SOLUTION 9: We are given the equation
$$x e^x = x^2-1 \ \ \ \ \longrightarrow \ \ \ \ x e^x - x^2+1=0$$
Let function
$$f(x)= xe^x - x^2+1 \ \ \ \ and \ choose \ \ \ \ m=0$$
This function is continuous for all values of $x$ since it is the SUM of continuous functions. We have the continuous polynomial function $1-x^2$. And the function $xe^x$ is continuous for all values of $x$ since it is the PRODUCT of $x$, a polynomial, and $e^x$, a well-known continuous function. We now need to search for an appropriate interval satisfying the assumptions of the Intermediate Value Theorem.
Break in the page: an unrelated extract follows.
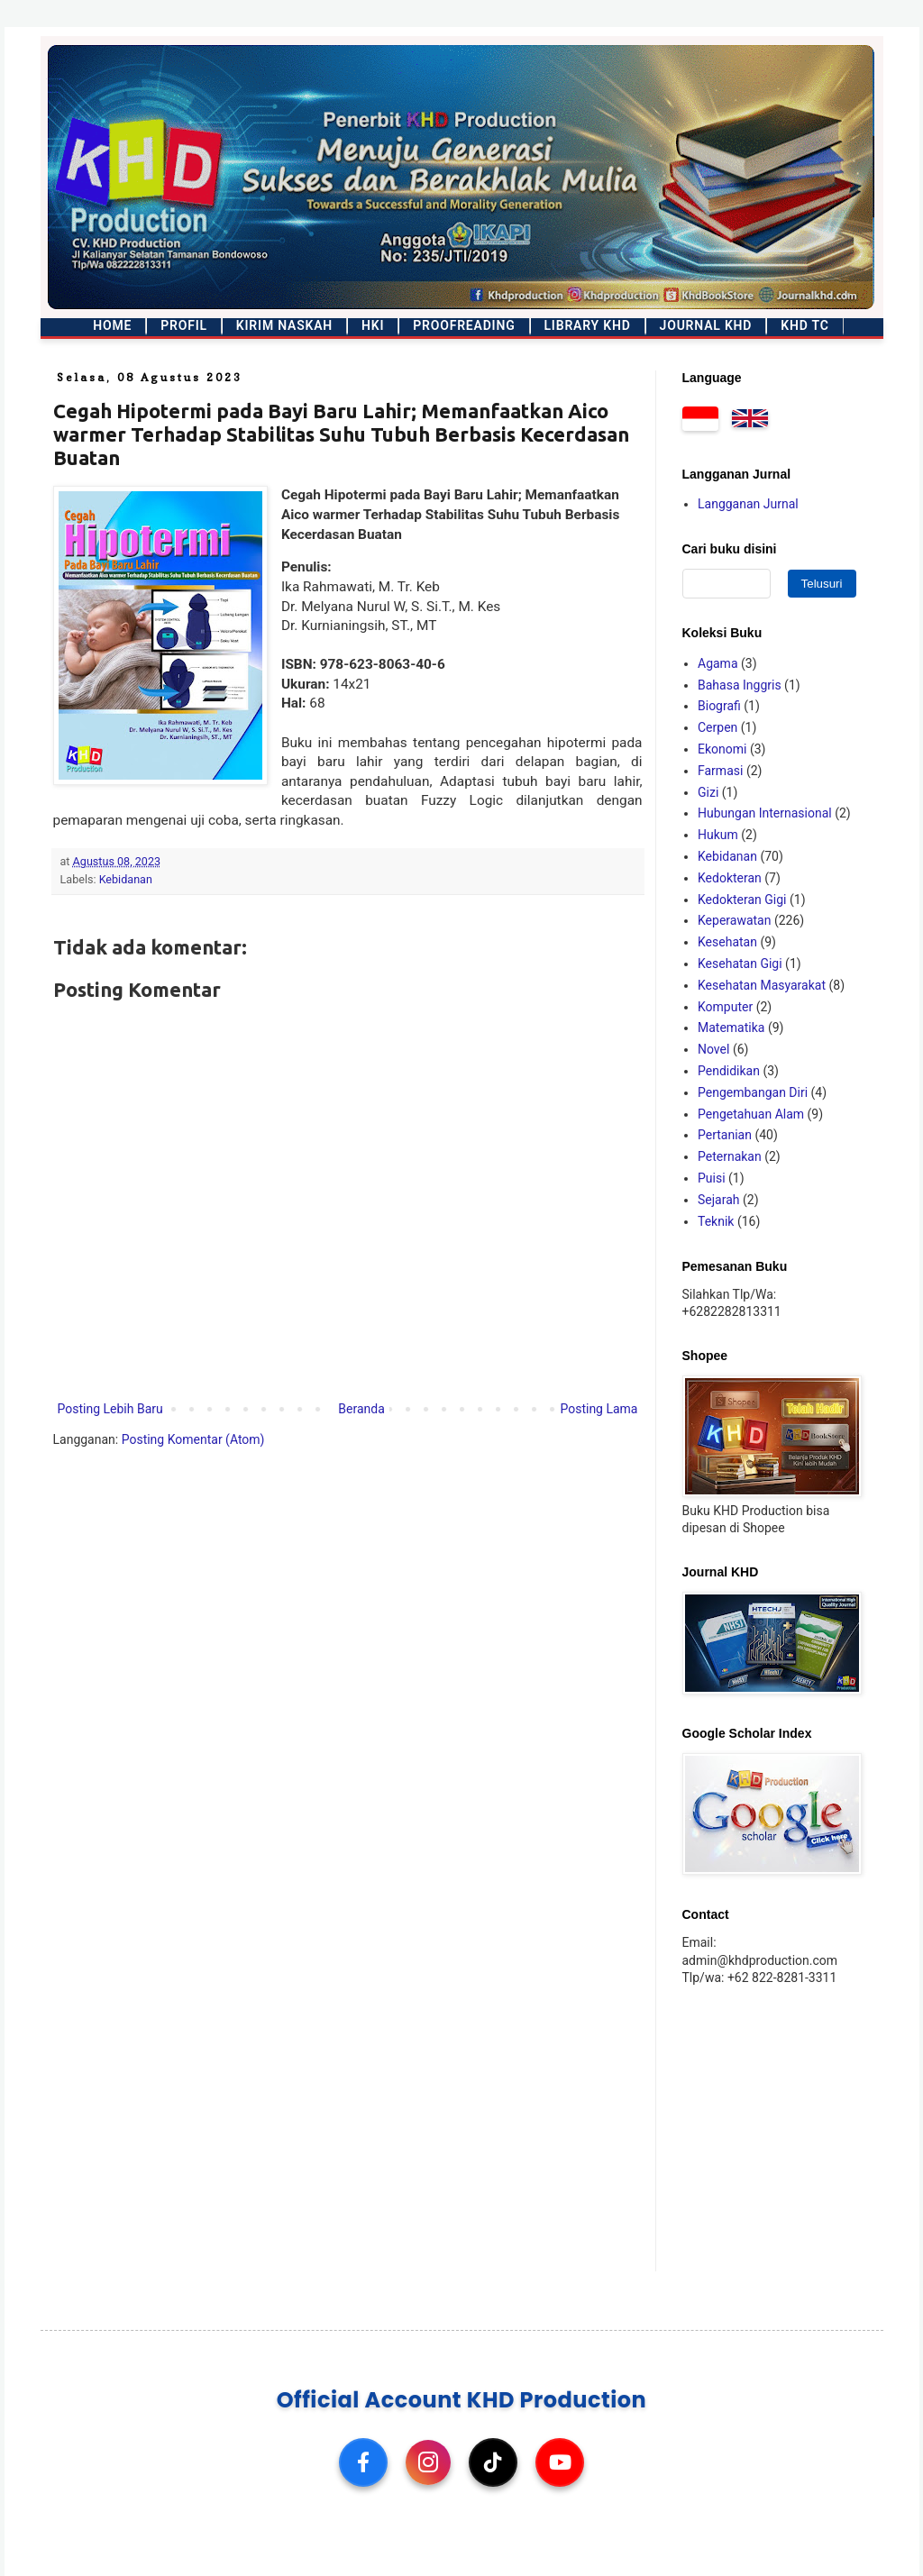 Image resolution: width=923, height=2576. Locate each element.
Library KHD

By trial and error, we have that
$$f(0)= (0)e^0 - (0)^2+1= 1 > 0 \ \ \ \ and \ \ \ \ f(-2)= (-2)e^{-2} - (-2)^2+1= \displaystyle{ -2 \over e^2 }-3 \approx -3.27 <0$$
so that $$f(-2) \approx -3.27 < m < 1 = f(0)$$
i.e., $m=0$ is between $f(-2)$ and $f(0)$.

The assumptions of the Intermediate Value Theorem have now been met, so we can conclude that there is some number $c$ in the interval $[-2, 0]$ which satisfies $$f(c)=m$$ i.e., $$ce^c - c^2+1 =0$$ and the equation is solvable.